Audited financial statements are to be provided no later than six months after the fiscal year is finished. They accompany the annual general meeting notice sent to owners. Statements include the auditors’ report, statement of financial position, statement of operations, reserve fund and cash flow reports. There is also a notes section providing additional details.
Many corporations find this annual reporting insufficient to convey a true picture of results. They may provide additional documents and explanations, and more frequent reporting with or without the aid of auditors or accountants. Typical is a short summary highlighting deviation from budget and major expenditures. Changes in budget projections, when conveyed in advance of year end, project a higher degree of awareness and competence.
Timeliness is essential. It fulfills legal obligations and instills trust. Six months should be more than adequate for a condo corporation to provide audited financial statements. Later delivery limits their usefulness, suggests internal problems and is a cause for concern. Rumours of financial difficulty or shenanigans, true or not, begin to circulate.
Once trust is damaged other problems follow.
Condo owners may seek to sell their property before perceived financial difficulties become more widely known and home values decline. Any increase in condo fees, or special assessment, is likely to be more closely investigated. Board decisions receive greater scrutiny. Owner meetings and comments become more contentious.

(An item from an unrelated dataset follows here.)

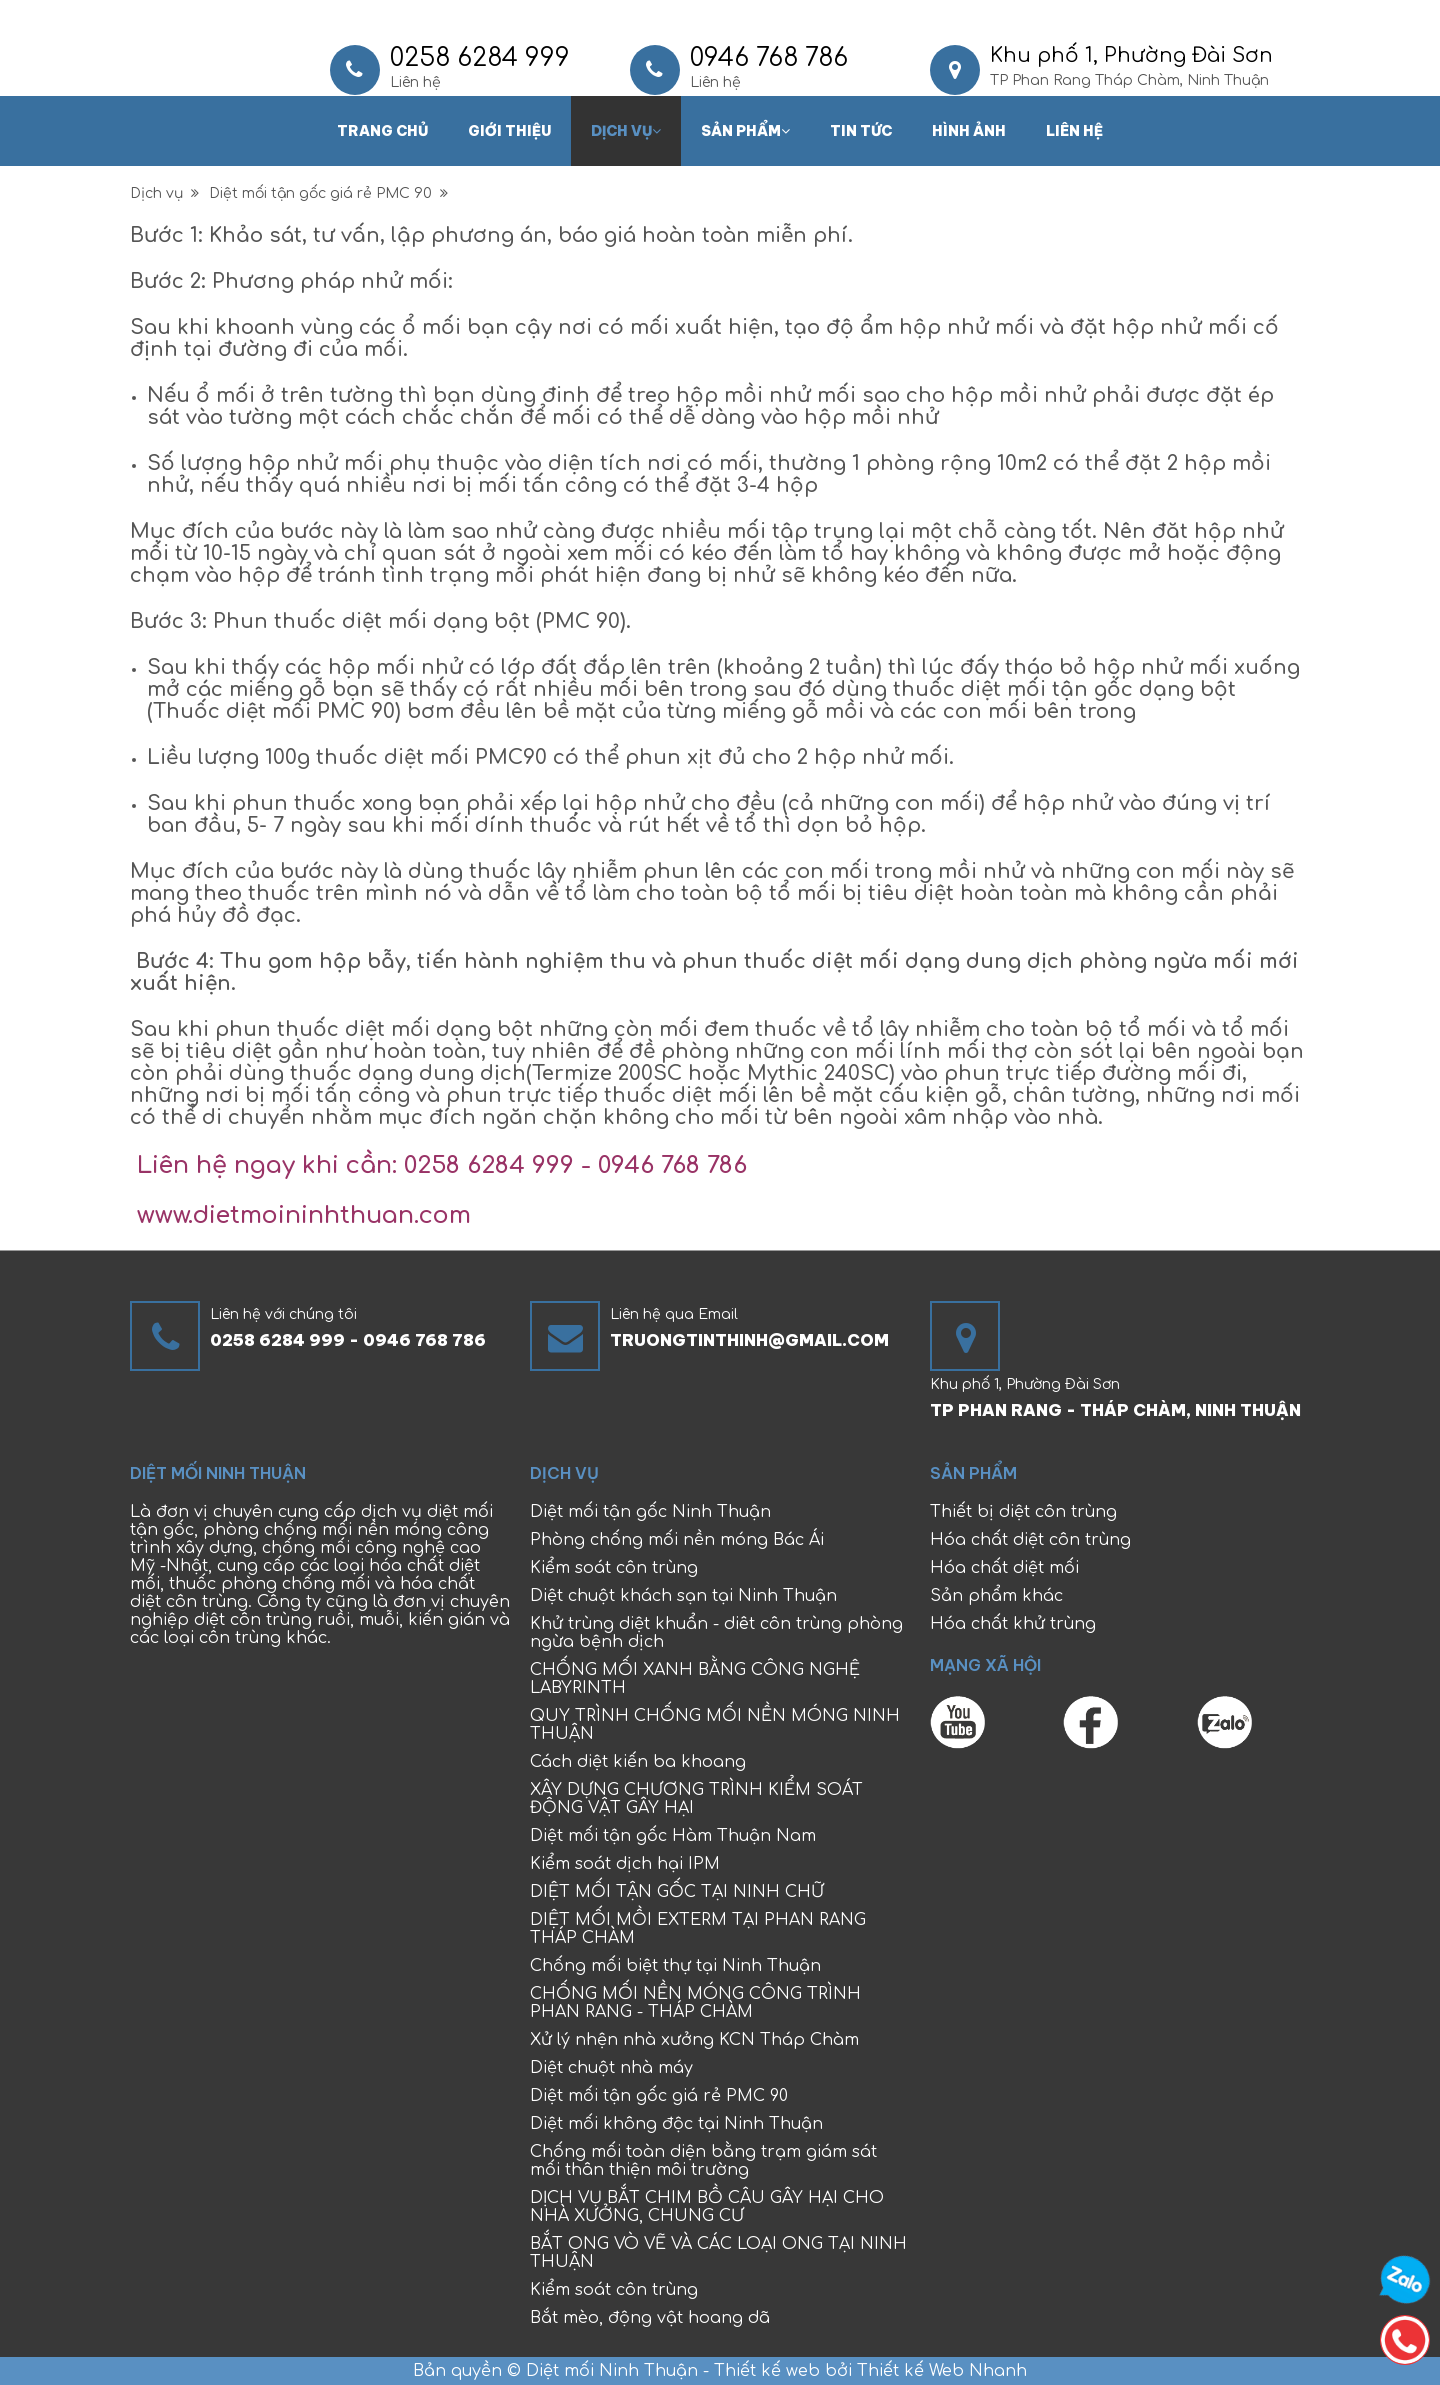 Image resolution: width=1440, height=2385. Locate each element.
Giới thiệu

The condo board is no longer trusted if they fail in the fundamental task of financial transparency. There is an ongoing expectation that financial matters will be disclosed in accordance with past practice and regulations. A lack of credibility ensues when this same board seeks to enforce condo rules among residents or implement other initiatives. No level of communication is sufficient to make up for failure to inform owners how their money is being utilized in an open and timely manner.
Financial transparency creates trust. Maintaining this trust should be a priority for all condo boards.